As spring training marches on and we get anxious for regular-season baseball, the search for meaning in meaningless games reaches a fever pitch.
Most lineups and rotations around baseball are more or less set. The positional battles still underway are largely of the inconsequential variety, and making a baseball team on Opening Day is overrated in an 162-game campaign.
What is more interesting than trying to figure out who is going to win an early-season fourth outfielder job is attempting to identify 2016’s breakout stars. Unfortunately, along with being more interesting it is also far more difficult.
Spring training statistics may mean something, but generally speaking we are pretty poor at identifying what. Even so, we tend to try anyway.
On Thursday, New York Yankees second baseman Starlin Castro pricked up some ears in the breakout-spotting community with a borderline Trans-Atlantic home run to straightaway center field.
— New York Yankees (@Yankees) March 17, 2016
It should be noted that the New York Yankees official Twitter account is not a paragon of objectivity and the words “a star is born” seem hyperbolic here.

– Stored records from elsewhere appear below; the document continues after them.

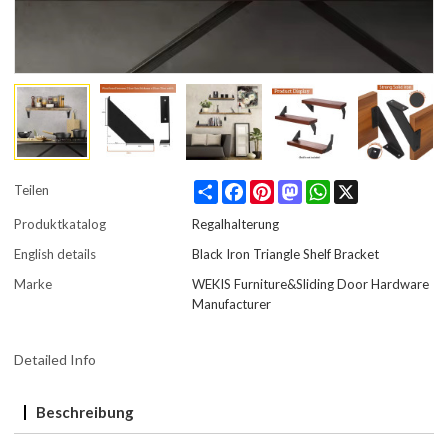
Share
Facebook
Pinterest
Mastodon
WhatsApp
X
Teilen
Produktkatalog
Regalhalterung
English details
Black Iron Triangle Shelf Bracket
Marke
WEKIS Furniture&Sliding Door Hardware
Manufacturer
Detailed Info
Beschreibung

However, it is worth asking whether this swing should make the baseball world feel differently about Castro, if only a little bit.
On one hand, the 25-year-old’s power pedigree seems fairly well established. In his career to date Castro has posted a below-average .123 Isolated Slugging. In five consecutive seasons he’s hit between 10 and 14 home runs. While he’s relatively young, those numbers don’t scream “latent power potential”. In fact, these drab digits don’t scream anything at all. If anything, they whisper “he is what he is”.
If you’re a betting man or woman, that’s likely where you should leave it. Past performance is probably the best indicator of future performance yet devised. Castro has established that he has ho-hum pop. Between 10 and 14 home runs are likely in the cards for 2016.
On the other hand, with that swing the Dominican infielder did something he’s likely never done before. Although that home run wasn’t reliably measured, it’s pretty fair to guess that it’s the longest of his career.
Last season, Castro hit 11 home runs, included his personal-best according to ESPN Home Run Tracker:
He didn’t manage any to dead center last year and his longest was 445 feet. That sounds like a big number, but not only is it likely lower than his recent home run, it was also at Coors Field, which is a mitigating factor.
Castro simply, at least to our knowledge, has not hit a ball with this kind of force before. While it’s hard to find meaning in spring training numbers, one thing that’s always going to intrigue is players demonstrating new skills.
A pitcher can add change the grip on his fastball to get more movement or add a pitch. A hitter can show up with a new stance, or perhaps an unforeseen aggressiveness on the bases.
New is sexy, even if it doesn’t carryover into the regular season. New gets our attention, even though it could be a mirage. On Thursday Castro did something that, for him at least, was new.
It’s not wise to make bold proclamations off a single swing, but there’s no harm in watching a little more closely because of it. One home run may not have made Castro a star, but it definitely made him a tiny bit more interesting.